FirebirdSQL / firebird

Firebird server, client and tools
https://www.firebirdsql.org/
1.19k stars 205 forks source link

Bad optimization of queries with DB_KEY [CORE1295] #1716

Closed firebird-automations closed 14 years ago

firebird-automations commented 17 years ago

Submitted by: Alexander Tyutik (tut)

Is duplicated by CORE3997 Is related to QA509 Relate to CORE4530

To reproduce the problem you need any table from your DB and next procedure:

CREATE PROCEDURE GET_DB_KEY RETURNS ( "DB_KEY" CHAR(8) CHARACTER SET OCTETS) AS BEGIN SELECT RDB$DB_KEY FROM YOUR_TABLE WHERE ID = 3 INTO :DB_KEY; SUSPEND; END

Now good query with my test table called "Tree" (2 indexed reads):

----------------------------------------------------------------------------------------------------------------------

SELECT * FROM GET_DB_KEY G LEFT JOIN "Tree" T ON T.RDB$DB_KEY = G."DB_KEY"

PLAN JOIN (Tree INDEX (PK_Tree), T INDEX ())

----------------------------------------------------------------------------------------------------------------------

Bad queries:

----------------------------------------------------------------------------------------------------------------------

SELECT * FROM GET_DB_KEY G JOIN "Tree" T ON T.RDB$DB_KEY = G."DB_KEY"

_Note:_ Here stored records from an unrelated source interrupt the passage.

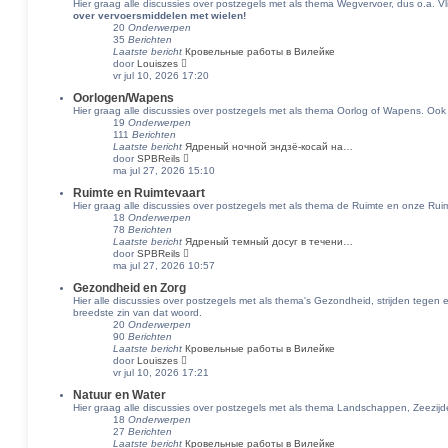
Hier graag alle discussies over postzegels met als thema Wegvervoer, dus o.a. V
j
over vervoersmiddelen met wielen!
k
20
Onderwerpen
l
35
Berichten
a
Laatste bericht
Кровельные работы в Вилейке
a
B
door
Louiszes
t
e
vr jul 10, 2026 17:20
s
k
t
Oorlogen/Wapens
i
e
Hier graag alle discussies over postzegels met als thema Oorlog of Wapens. Ook
j
b
19
Onderwerpen
k
e
111
Berichten
l
r
Laatste bericht
Ядреный ночной эндзё-косай на…
a
i
B
door
SPBReils
a
c
e
ma jul 27, 2026 15:10
t
h
k
s
t
Ruimte en Ruimtevaart
i
t
Hier graag alle discussies over postzegels met als thema de Ruimte en onze Rui
j
e
18
Onderwerpen
k
b
78
Berichten
l
e
Laatste bericht
Ядреный темный досуг в течени…
a
r
B
door
SPBReils
a
i
e
ma jul 27, 2026 10:57
t
c
k
s
h
Gezondheid en Zorg
i
t
t
Hier alle discussies over postzegels met als thema's Gezondheid, strijden tegen 
j
e
breedste zin van dat woord.
k
b
20
Onderwerpen
l
e
90
Berichten
a
r
Laatste bericht
Кровельные работы в Вилейке
a
i
B
door
Louiszes
t
c
e
vr jul 10, 2026 17:21
s
h
k
t
t
Natuur en Water
i
e
Hier graag alle discussies over postzegels met als thema Landschappen, Zeezi
j
b
18
Onderwerpen
k
e
27
Berichten
l
r
Laatste bericht
Кровельные работы в Вилейке
a
i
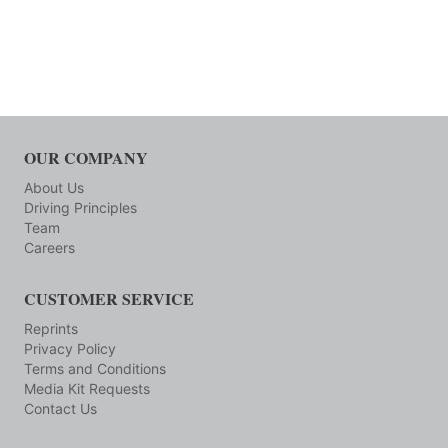
OUR COMPANY
About Us
Driving Principles
Team
Careers
CUSTOMER SERVICE
Reprints
Privacy Policy
Terms and Conditions
Media Kit Requests
Contact Us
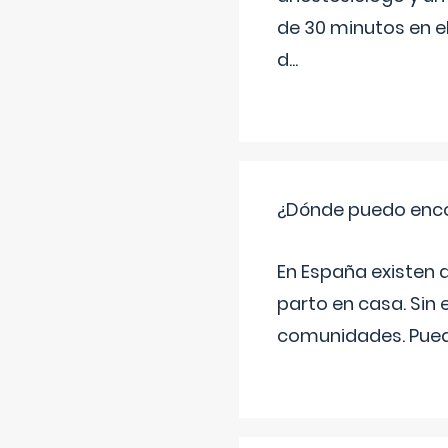
de 30 minutos en e
d
...
¿Dónde puedo enco
En España existen 
parto en casa. Sin 
comunidades. Pued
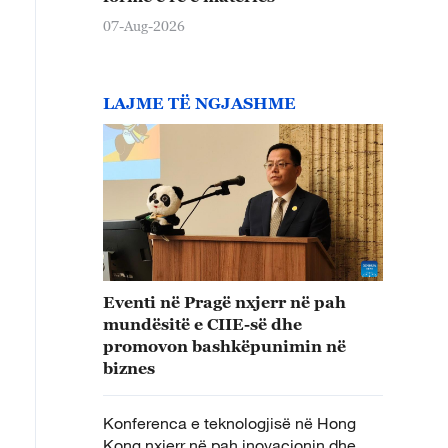
07-Aug-2026
LAJME TË NGJASHME
Eventi në Pragë nxjerr në pah
mundësitë e CIIE-së dhe
promovon bashkëpunimin në
biznes
Konferenca e teknologjisë në Hong
Kong nxjerr në pah inovacionin dhe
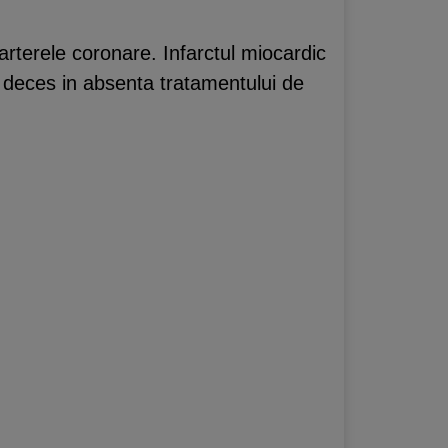
 arterele coronare. Infarctul miocardic
 deces in absenta tratamentului de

PLAN JOIN (Tree INDEX (PK_Tree), T NATURAL)

----------------------------------------------------------------------------------------------------------------------

SELECT * FROM "Tree" WHERE RDB$DB_KEY = (SELECT "DB_KEY" FROM GET_DB_KEY)

PLAN (Tree INDEX (PK_Tree)) PLAN (Tree NATURAL)

----------------------------------------------------------------------------------------------------------------------

In both queries all records from table "Tree" were fetched

Commits: FirebirdSQL/firebird@134d923fa141529ddb1d5be64dec1be1cbd239c9 FirebirdSQL/firebird@57f2da480b809db22070f7791e1d18c03659679e FirebirdSQL/firebird@bebc026b62f5dac7d18f9d2a0563efd1af1b4ae0 FirebirdSQL/firebird@a1d9ca672642362374c3d52c6106619e0ddd06d7 FirebirdSQL/firebird@b07ef45ae6a4d4816ae36cfa2e638fc3a9c19af5 FirebirdSQL/firebird@c7853fa9e19c4c7ff8d3c6d353dfd1f0a21f9364 FirebirdSQL/fbt-repository@a8ad99b9ad8901e092a9cfda4b1f3403188893ae

firebird-automations commented 17 years ago

Commented by: @pcisar

I can't comprehend what you're trying to do here, as you're mixing apples and oranges in a way that doesn't make sense.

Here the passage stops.